# [Exercise aim]
The word "Berlin" marks the lines to keep; find each one in the data and copy it.

[Record set — start]

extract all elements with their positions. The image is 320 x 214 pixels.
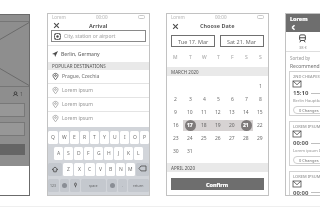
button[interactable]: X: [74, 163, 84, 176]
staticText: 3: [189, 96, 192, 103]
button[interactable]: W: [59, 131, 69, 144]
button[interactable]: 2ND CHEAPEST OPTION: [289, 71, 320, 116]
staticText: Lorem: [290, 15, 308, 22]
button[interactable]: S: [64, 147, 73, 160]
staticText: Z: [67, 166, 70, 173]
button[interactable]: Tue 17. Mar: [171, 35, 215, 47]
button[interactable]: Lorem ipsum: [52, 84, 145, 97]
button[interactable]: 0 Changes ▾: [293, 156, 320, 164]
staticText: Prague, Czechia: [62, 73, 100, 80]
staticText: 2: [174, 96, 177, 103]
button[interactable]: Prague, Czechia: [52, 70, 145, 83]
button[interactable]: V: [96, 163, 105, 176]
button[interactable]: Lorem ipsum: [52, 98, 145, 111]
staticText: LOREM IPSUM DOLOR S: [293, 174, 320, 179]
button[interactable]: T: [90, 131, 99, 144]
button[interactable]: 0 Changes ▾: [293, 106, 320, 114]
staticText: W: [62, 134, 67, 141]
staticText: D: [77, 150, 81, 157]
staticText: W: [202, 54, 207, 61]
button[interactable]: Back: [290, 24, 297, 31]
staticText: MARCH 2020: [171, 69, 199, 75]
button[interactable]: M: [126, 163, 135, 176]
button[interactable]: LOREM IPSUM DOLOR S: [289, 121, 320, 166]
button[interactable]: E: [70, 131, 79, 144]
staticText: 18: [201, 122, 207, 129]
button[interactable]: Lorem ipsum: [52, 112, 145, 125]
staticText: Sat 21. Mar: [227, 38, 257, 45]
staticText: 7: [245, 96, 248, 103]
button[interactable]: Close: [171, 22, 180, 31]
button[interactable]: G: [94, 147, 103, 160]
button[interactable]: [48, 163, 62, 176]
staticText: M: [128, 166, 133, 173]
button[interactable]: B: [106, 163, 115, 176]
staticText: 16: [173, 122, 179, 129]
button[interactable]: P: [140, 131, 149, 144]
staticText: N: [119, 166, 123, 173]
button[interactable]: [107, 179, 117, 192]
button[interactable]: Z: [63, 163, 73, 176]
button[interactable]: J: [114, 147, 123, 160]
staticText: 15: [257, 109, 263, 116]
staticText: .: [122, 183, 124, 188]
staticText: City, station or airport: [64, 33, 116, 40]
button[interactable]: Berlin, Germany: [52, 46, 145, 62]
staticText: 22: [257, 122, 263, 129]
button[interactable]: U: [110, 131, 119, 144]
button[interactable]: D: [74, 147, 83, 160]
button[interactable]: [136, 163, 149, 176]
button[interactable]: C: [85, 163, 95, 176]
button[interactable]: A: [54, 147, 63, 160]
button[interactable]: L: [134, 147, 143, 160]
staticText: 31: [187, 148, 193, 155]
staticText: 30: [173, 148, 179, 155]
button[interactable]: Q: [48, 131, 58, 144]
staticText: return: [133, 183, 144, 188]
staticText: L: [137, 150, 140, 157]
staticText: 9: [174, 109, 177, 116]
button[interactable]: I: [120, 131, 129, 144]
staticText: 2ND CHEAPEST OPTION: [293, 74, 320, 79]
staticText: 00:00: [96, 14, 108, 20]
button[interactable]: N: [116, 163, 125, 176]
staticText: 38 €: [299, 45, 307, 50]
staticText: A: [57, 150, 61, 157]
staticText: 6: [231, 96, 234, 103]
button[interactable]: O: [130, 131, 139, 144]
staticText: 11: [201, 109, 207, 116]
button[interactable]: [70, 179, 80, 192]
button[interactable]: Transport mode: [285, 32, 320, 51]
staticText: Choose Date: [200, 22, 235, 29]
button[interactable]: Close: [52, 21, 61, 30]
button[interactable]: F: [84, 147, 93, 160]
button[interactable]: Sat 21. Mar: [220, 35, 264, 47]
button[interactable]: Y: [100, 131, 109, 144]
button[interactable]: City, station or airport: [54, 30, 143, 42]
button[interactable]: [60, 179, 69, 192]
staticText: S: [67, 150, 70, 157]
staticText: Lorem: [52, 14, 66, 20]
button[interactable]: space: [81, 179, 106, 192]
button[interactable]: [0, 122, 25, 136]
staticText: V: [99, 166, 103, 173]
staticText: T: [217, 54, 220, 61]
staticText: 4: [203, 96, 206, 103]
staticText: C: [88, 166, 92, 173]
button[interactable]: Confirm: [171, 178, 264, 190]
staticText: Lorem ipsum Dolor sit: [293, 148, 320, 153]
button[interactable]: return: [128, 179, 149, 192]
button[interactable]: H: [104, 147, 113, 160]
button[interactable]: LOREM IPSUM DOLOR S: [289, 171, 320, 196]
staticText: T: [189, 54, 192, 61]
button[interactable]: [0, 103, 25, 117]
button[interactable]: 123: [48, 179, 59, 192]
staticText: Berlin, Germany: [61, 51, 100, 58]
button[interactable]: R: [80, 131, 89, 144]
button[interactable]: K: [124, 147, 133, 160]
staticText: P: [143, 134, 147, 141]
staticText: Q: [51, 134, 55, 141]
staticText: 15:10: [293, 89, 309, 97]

[Record set — finish]

# [Exercise result]
button[interactable]: Berlin, Germany: [52, 46, 145, 62]
staticText: Berlin, Germany: [61, 51, 100, 58]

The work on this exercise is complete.